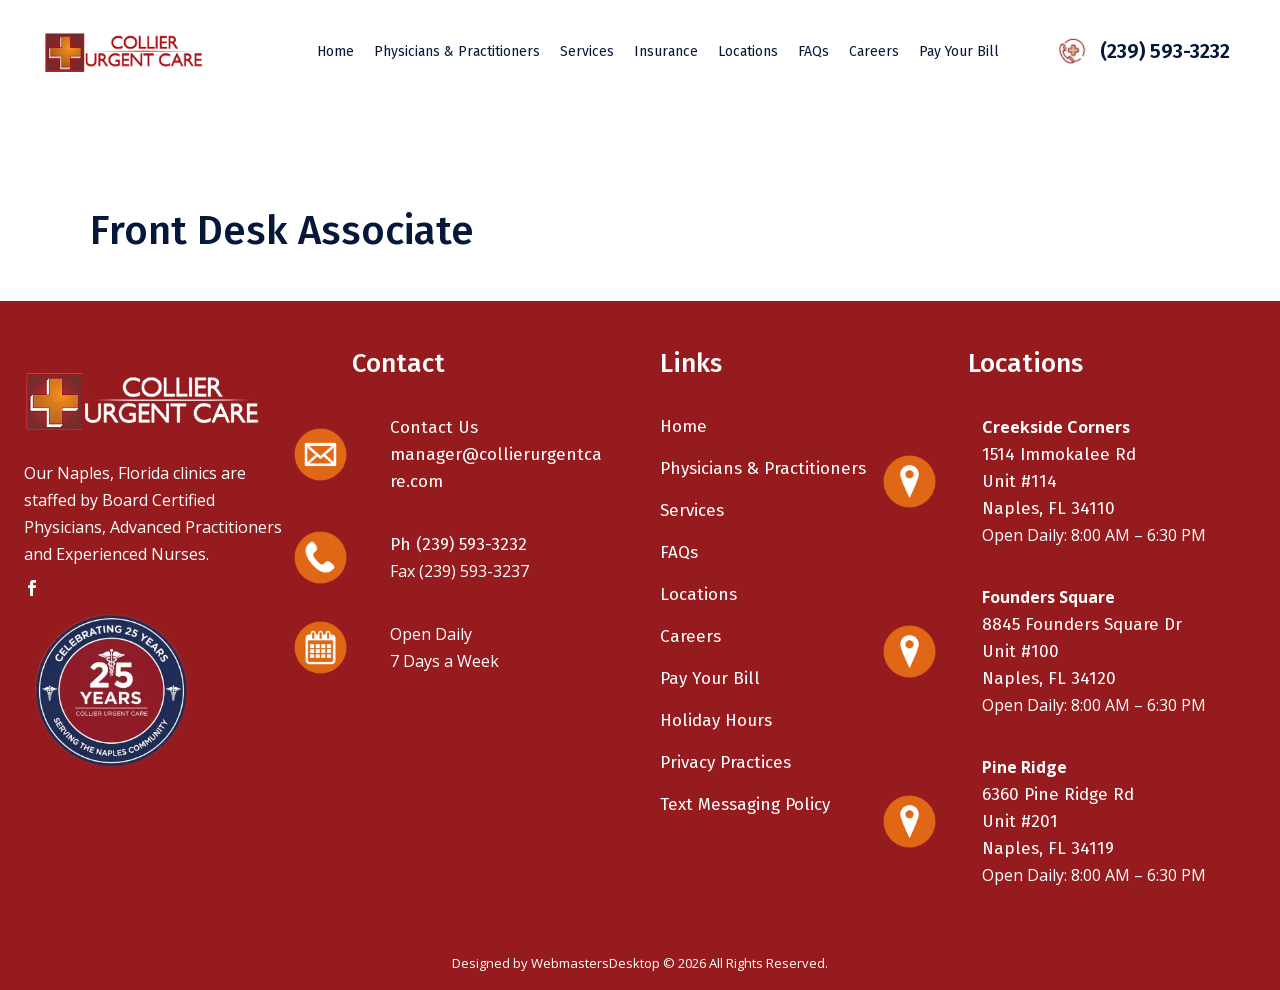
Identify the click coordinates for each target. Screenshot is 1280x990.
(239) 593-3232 (1153, 51)
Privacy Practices (725, 762)
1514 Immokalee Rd (1059, 454)
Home (683, 426)
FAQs (679, 552)
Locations (698, 594)
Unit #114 (1019, 481)
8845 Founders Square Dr (1082, 624)
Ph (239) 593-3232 (458, 544)
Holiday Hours (716, 720)
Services (692, 510)
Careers (690, 636)
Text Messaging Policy (745, 804)
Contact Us (434, 427)
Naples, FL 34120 (1049, 678)
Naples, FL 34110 (1048, 508)
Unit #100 (1020, 651)
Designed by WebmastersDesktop (556, 963)
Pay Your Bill (710, 678)
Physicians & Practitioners (763, 468)
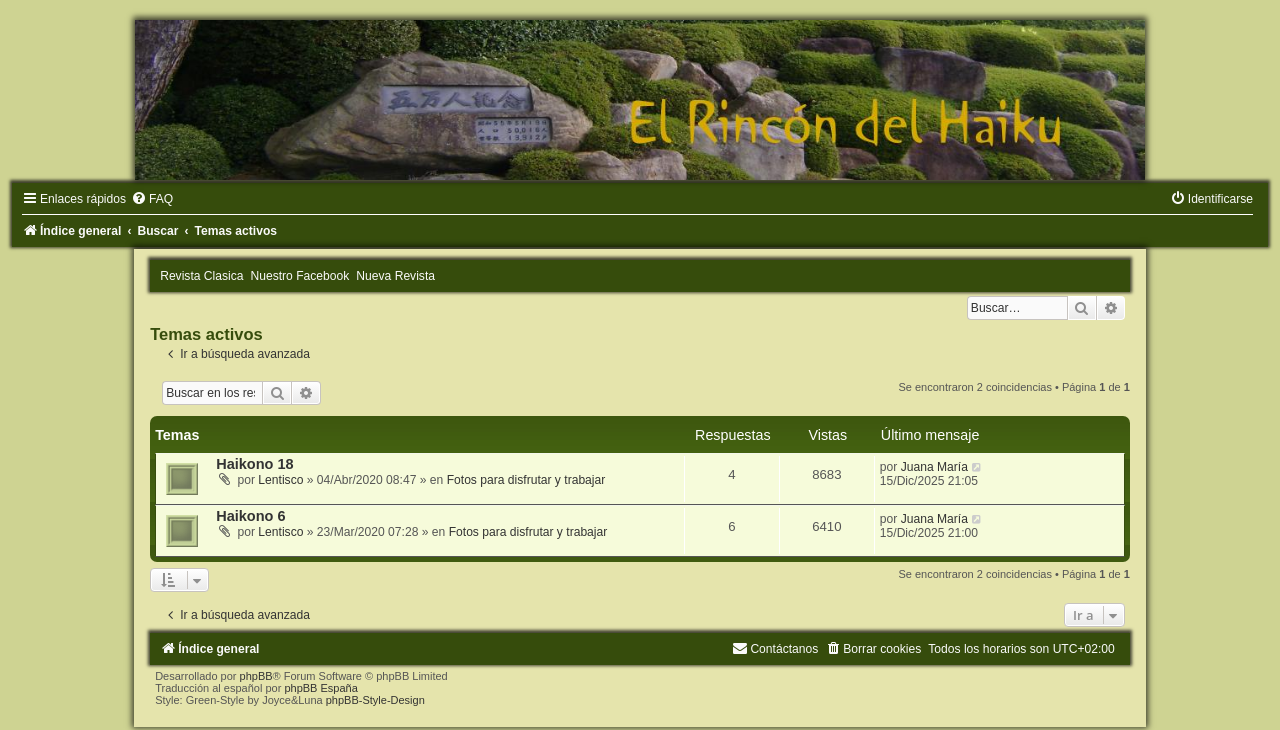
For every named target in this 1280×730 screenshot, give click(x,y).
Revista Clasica (201, 276)
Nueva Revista (395, 276)
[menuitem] (152, 199)
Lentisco (280, 480)
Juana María (934, 467)
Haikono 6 (250, 516)
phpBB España (320, 688)
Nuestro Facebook (300, 276)
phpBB (256, 676)
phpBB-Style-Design (375, 700)
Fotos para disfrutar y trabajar (526, 480)
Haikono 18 (254, 464)
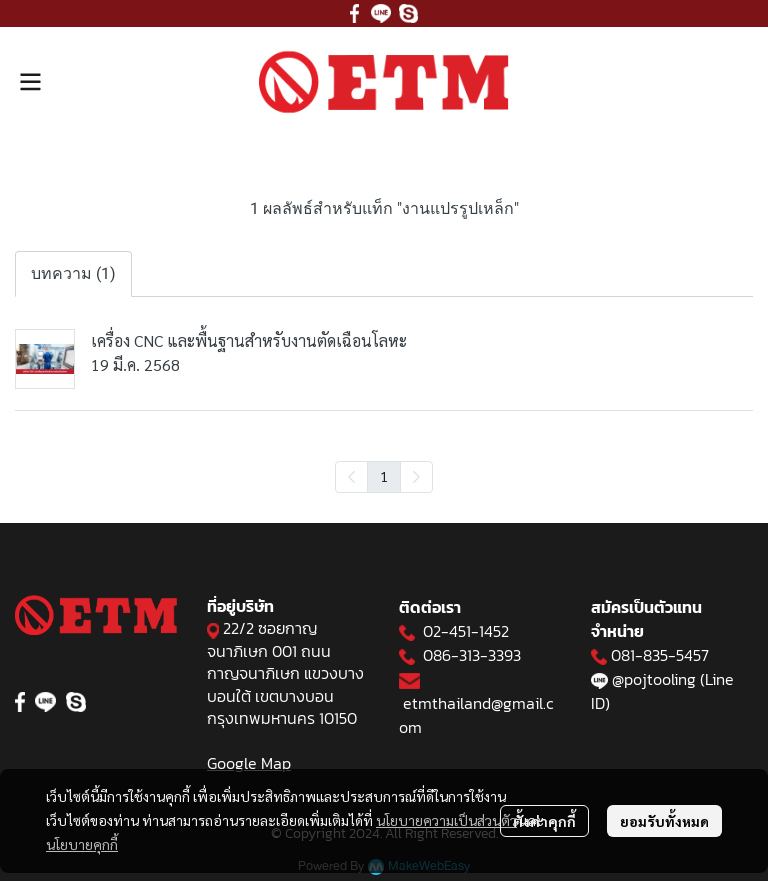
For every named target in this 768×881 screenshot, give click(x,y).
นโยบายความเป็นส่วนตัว (446, 820)
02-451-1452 (466, 631)
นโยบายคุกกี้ (82, 844)
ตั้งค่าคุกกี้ (544, 821)
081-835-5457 (660, 655)
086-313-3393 (472, 655)
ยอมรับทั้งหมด (664, 821)
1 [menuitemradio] (384, 476)
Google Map (249, 763)
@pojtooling (654, 679)
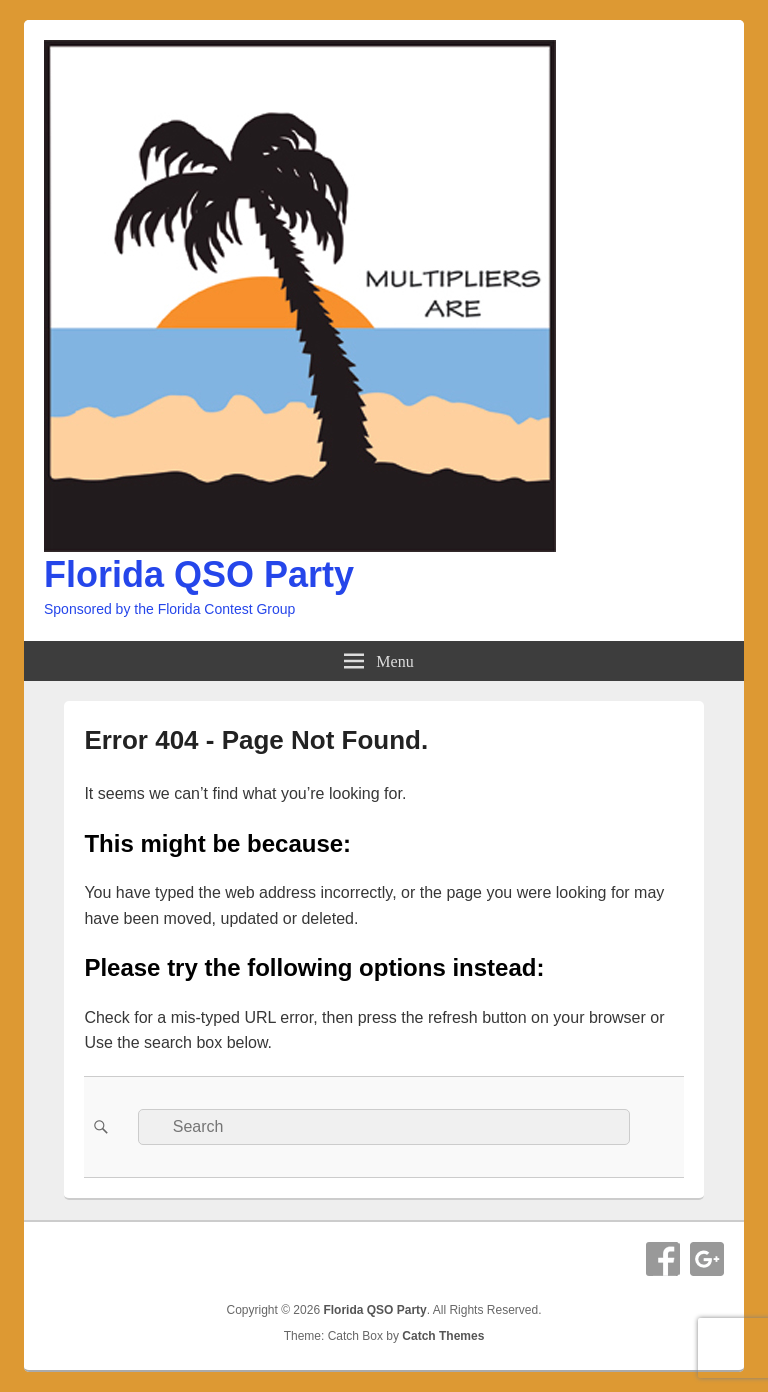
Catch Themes (443, 1336)
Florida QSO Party (199, 574)
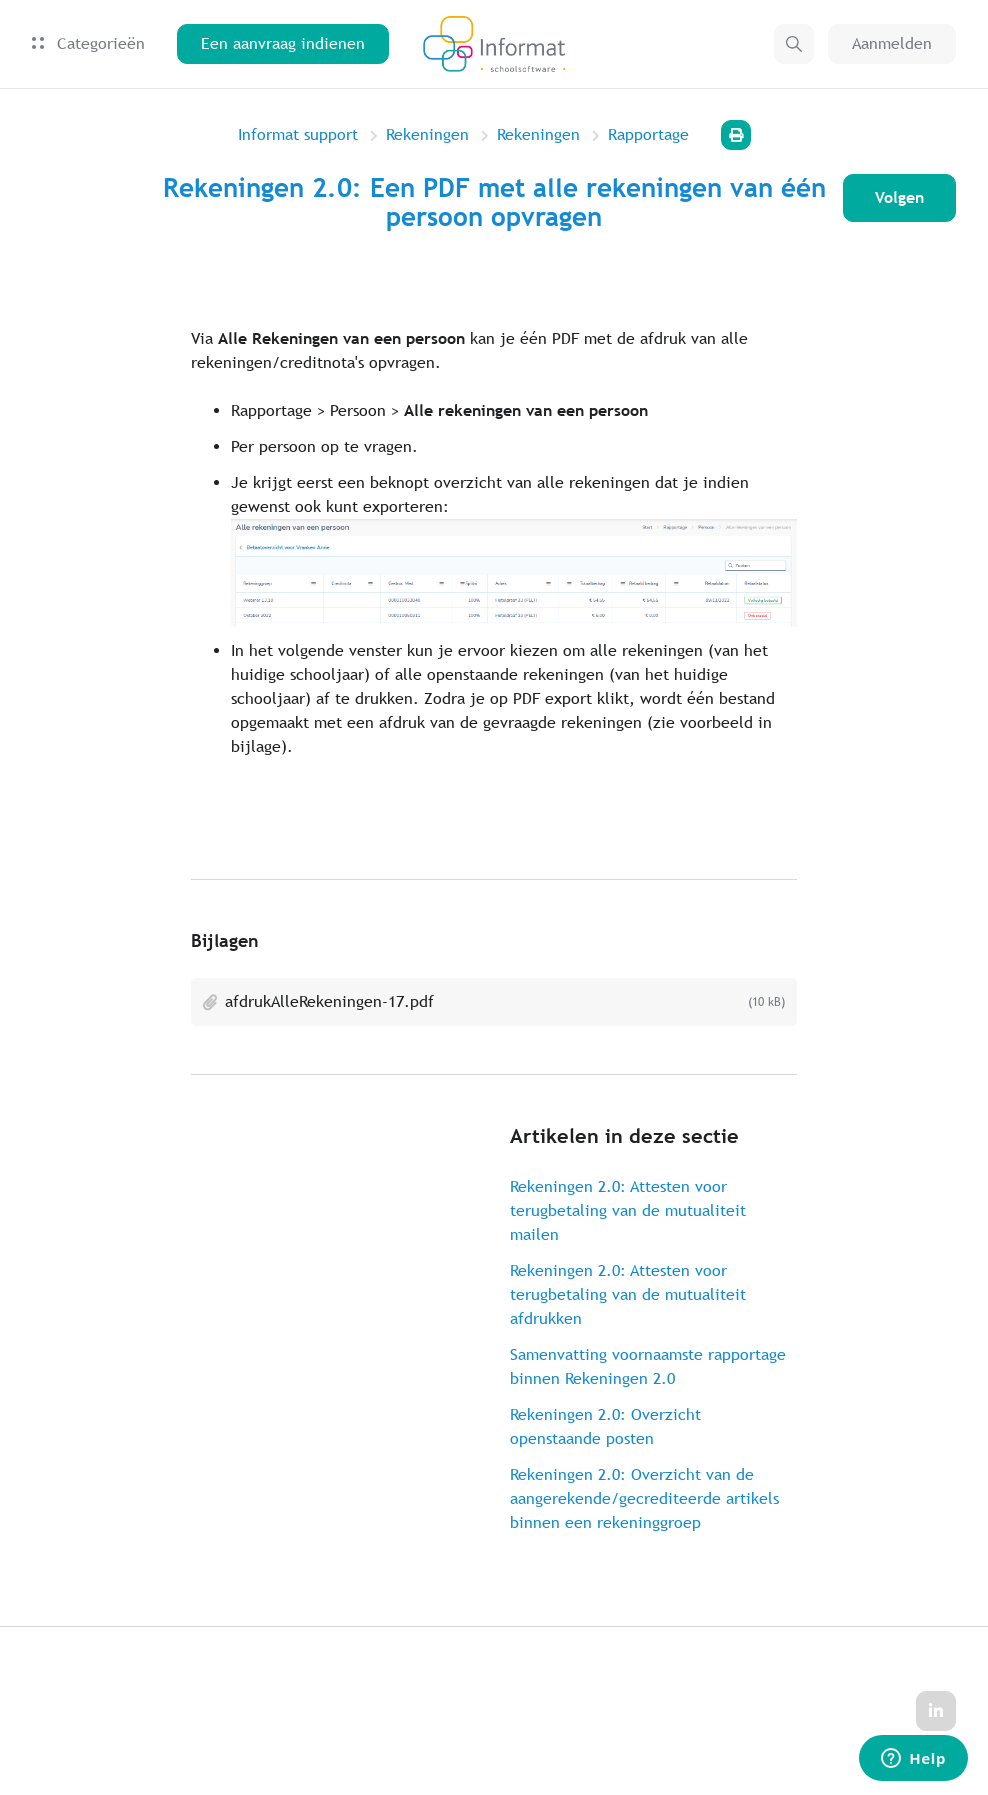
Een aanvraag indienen (283, 43)
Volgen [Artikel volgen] (899, 197)
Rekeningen (427, 134)
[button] (794, 44)
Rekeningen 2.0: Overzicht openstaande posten (605, 1426)
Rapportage (648, 134)
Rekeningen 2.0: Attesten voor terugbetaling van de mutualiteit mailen (628, 1210)
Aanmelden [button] (892, 43)
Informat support (298, 134)
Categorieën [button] (88, 43)
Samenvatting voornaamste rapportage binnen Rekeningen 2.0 (648, 1366)
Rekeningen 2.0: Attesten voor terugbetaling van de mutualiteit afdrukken (628, 1294)
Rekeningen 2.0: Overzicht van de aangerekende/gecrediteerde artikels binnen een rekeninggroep (644, 1498)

• **REQUIRED ACTION**:
Would you please reproduce verbatim the run of lines that opens the listing and ends with the line holding "Careers (690, 636)", and only that run, leaving every picture out?

• **TASK RESULT**:
Identify the click coordinates for each target. Screenshot is 1280x990.
(239) 593-3232 (1153, 51)
Privacy Practices (725, 762)
1514 Immokalee Rd (1059, 454)
Home (683, 426)
FAQs (679, 552)
Locations (698, 594)
Unit #114 (1019, 481)
8845 Founders Square Dr (1082, 624)
Ph (239) 593-3232 (458, 544)
Holiday Hours (716, 720)
Services (692, 510)
Careers (690, 636)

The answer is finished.